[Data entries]
^^^^^^^^

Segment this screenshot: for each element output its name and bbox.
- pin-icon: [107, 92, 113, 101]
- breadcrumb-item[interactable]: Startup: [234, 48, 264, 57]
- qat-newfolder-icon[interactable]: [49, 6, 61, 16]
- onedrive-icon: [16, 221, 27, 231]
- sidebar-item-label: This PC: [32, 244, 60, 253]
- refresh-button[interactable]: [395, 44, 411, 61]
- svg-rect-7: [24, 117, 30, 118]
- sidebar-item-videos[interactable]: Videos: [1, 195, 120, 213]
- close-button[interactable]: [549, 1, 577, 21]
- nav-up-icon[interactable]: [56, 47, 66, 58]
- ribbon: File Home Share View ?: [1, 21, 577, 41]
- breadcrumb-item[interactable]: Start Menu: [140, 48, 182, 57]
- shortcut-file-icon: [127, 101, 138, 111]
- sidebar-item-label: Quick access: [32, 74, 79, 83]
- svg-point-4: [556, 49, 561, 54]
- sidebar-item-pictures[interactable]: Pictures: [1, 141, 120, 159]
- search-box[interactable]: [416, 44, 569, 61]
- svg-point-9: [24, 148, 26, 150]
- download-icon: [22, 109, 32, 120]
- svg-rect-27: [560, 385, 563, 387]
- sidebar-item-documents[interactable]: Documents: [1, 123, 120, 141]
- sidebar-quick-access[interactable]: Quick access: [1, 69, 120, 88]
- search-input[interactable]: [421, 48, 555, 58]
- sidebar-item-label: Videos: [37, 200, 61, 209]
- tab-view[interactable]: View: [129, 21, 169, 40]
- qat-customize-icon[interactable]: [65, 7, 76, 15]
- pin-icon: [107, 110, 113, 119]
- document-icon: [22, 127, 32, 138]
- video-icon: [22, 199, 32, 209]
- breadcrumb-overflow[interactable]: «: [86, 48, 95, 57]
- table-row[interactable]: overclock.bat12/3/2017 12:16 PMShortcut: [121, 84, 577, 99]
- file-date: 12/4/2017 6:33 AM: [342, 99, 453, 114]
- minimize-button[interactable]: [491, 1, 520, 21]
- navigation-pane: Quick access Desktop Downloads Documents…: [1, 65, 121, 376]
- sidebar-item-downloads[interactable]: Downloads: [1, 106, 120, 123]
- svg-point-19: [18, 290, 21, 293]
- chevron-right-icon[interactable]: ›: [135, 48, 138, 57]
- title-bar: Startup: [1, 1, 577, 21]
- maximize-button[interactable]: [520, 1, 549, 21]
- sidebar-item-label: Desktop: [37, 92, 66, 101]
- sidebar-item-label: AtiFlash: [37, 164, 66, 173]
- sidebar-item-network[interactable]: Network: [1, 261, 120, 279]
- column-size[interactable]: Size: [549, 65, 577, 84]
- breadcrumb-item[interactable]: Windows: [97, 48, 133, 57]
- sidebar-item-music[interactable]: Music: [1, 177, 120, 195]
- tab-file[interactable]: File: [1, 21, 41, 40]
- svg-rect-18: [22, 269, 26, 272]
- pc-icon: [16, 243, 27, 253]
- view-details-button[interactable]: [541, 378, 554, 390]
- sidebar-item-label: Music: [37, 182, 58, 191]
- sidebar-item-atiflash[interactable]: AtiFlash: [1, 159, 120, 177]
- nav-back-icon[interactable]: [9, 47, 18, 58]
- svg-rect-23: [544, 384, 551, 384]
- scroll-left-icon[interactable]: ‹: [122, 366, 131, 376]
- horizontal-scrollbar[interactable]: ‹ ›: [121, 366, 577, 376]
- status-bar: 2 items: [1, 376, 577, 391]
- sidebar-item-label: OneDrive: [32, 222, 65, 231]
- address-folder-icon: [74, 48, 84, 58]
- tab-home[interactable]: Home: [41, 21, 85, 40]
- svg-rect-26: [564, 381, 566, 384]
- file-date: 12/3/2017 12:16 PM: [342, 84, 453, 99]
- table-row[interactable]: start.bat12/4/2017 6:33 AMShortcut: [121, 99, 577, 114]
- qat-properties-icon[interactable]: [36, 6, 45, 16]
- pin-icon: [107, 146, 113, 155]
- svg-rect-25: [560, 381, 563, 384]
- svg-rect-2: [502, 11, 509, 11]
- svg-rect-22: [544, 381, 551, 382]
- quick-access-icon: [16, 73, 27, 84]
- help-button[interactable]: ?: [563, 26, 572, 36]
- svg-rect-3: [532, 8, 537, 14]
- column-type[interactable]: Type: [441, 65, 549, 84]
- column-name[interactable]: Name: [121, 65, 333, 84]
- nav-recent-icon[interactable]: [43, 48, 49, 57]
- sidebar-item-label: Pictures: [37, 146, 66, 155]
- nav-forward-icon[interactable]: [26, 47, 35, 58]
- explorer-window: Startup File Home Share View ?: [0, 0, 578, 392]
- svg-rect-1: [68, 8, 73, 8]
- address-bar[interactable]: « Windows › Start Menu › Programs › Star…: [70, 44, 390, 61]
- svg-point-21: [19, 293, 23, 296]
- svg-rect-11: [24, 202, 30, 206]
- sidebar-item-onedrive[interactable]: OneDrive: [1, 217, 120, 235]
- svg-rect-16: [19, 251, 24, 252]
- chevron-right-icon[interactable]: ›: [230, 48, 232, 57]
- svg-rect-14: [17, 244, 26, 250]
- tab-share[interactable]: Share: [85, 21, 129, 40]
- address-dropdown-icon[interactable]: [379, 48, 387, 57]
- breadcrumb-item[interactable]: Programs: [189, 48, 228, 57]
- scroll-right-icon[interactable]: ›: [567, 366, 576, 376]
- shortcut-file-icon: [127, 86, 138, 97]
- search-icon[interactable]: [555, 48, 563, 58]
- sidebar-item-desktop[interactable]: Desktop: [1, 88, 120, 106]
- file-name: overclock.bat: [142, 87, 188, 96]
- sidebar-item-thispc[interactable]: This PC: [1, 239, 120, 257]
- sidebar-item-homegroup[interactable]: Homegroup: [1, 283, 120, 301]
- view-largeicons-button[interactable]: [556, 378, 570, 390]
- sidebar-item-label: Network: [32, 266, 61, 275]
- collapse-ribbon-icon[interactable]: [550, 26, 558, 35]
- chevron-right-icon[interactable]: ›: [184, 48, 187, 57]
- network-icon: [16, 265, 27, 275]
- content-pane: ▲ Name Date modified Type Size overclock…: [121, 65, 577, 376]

^^^^^^^^

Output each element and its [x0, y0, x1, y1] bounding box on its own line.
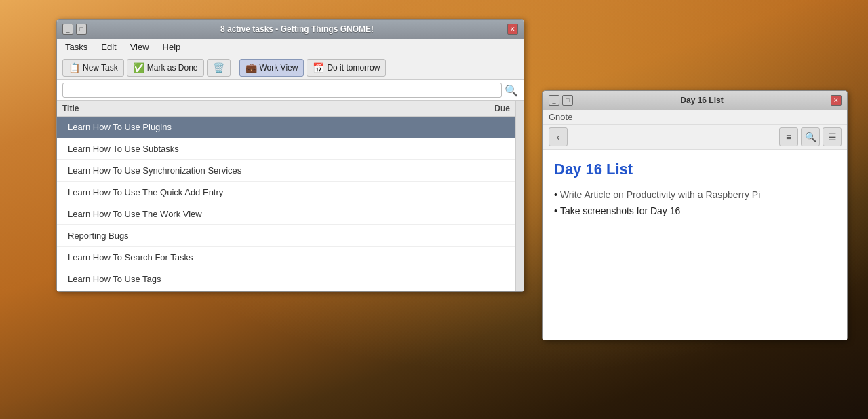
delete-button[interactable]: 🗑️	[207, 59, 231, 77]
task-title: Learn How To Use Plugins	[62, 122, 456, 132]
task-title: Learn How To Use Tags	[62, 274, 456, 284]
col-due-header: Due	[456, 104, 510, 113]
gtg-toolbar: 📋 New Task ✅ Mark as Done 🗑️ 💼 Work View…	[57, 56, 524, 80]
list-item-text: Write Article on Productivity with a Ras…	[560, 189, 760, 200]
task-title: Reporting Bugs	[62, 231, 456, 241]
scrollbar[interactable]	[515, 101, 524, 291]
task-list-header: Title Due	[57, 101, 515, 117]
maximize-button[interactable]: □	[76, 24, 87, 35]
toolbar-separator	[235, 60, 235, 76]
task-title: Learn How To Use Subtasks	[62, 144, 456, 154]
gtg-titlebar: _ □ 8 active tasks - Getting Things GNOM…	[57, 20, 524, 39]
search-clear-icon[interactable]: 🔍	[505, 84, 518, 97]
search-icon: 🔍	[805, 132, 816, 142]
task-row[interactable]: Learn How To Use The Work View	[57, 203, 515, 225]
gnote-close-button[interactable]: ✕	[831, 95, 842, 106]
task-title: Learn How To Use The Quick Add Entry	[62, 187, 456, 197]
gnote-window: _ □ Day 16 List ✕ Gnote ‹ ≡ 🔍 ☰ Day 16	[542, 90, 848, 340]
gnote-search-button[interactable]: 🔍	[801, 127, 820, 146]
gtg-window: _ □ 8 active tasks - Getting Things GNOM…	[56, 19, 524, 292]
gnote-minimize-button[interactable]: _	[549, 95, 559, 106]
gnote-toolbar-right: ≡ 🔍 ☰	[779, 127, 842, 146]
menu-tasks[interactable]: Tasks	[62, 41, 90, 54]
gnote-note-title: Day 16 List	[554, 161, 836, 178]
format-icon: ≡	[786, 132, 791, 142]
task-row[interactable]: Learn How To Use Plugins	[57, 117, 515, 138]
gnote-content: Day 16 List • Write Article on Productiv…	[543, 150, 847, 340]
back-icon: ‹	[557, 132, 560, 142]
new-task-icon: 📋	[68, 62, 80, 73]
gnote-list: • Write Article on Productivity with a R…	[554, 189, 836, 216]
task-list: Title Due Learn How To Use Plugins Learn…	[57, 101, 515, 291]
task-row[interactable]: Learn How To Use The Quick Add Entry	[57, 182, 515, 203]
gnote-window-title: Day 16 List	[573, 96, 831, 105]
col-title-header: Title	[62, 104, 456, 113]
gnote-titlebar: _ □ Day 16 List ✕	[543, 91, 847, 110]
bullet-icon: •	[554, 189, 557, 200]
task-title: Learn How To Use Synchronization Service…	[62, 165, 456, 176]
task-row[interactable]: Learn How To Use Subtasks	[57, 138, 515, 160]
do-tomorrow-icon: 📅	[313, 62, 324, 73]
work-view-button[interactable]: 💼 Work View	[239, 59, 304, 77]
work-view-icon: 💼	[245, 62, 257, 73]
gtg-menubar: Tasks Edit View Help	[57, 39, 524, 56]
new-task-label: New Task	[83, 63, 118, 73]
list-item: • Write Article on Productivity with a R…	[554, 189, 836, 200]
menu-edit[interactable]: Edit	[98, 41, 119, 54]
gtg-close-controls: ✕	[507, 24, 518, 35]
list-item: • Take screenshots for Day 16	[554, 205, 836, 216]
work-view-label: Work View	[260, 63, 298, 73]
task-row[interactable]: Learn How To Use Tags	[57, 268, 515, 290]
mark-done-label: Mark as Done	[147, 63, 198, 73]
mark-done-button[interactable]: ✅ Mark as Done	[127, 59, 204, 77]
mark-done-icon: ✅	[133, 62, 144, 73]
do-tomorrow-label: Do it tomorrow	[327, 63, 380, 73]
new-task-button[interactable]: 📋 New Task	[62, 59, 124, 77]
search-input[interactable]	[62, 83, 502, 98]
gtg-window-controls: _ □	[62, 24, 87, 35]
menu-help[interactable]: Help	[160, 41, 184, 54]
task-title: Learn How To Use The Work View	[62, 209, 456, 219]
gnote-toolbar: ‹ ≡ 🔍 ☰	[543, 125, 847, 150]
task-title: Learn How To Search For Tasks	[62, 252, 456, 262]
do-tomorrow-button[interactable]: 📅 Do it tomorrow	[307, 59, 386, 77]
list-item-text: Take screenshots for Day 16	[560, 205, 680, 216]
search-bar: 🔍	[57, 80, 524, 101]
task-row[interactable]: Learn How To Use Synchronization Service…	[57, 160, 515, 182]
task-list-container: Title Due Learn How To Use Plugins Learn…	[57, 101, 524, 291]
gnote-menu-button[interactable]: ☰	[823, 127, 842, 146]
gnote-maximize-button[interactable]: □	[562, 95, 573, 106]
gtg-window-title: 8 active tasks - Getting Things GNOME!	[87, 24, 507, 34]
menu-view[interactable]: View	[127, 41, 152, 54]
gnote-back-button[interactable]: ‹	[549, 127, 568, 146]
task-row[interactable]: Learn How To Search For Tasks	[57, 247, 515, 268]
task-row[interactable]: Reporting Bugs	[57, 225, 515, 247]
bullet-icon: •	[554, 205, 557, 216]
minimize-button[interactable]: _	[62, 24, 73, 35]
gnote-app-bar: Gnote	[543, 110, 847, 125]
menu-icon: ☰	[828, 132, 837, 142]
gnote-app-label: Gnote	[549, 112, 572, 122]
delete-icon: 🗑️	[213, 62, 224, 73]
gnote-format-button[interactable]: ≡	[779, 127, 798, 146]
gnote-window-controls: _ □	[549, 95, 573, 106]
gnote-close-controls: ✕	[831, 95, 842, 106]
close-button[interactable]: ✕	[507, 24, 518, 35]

^^^^^^^^

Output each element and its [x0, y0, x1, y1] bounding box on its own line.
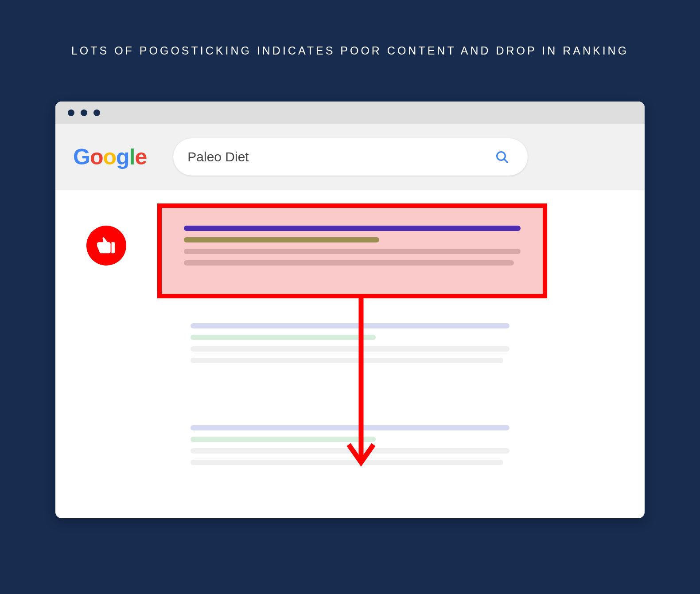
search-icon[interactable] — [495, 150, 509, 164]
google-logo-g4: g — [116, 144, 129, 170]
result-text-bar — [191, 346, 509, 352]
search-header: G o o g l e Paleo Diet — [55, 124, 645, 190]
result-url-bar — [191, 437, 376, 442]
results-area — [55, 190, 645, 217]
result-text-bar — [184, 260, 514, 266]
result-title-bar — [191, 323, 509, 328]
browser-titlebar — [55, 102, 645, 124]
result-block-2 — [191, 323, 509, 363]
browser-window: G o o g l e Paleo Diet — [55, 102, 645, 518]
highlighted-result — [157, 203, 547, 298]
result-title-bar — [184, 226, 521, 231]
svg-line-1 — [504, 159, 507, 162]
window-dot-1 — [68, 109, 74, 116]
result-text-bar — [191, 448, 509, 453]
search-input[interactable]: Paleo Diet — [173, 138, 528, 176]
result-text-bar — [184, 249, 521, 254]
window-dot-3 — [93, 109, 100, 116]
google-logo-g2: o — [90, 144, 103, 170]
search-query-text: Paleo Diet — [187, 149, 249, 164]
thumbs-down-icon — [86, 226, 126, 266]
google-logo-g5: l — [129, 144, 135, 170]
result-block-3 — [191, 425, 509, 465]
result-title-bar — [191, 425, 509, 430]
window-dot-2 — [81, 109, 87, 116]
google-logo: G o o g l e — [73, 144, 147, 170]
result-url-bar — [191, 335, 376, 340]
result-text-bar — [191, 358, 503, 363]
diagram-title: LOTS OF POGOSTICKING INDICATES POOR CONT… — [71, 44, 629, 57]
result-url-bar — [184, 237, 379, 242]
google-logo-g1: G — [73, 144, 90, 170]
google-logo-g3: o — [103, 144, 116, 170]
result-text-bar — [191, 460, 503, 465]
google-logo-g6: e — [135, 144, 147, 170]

^^^^^^^^

» **INSTRUCTIONS TO FOLLOW**:
Pull every line that holds the string "with" out of the records.

» **SOLVED PROBLEM**:
list-item-text: Write Article on Productivity with a Ras…	[560, 189, 760, 200]
gnote-list: • Write Article on Productivity with a R…	[554, 189, 836, 216]
list-item: • Write Article on Productivity with a R…	[554, 189, 836, 200]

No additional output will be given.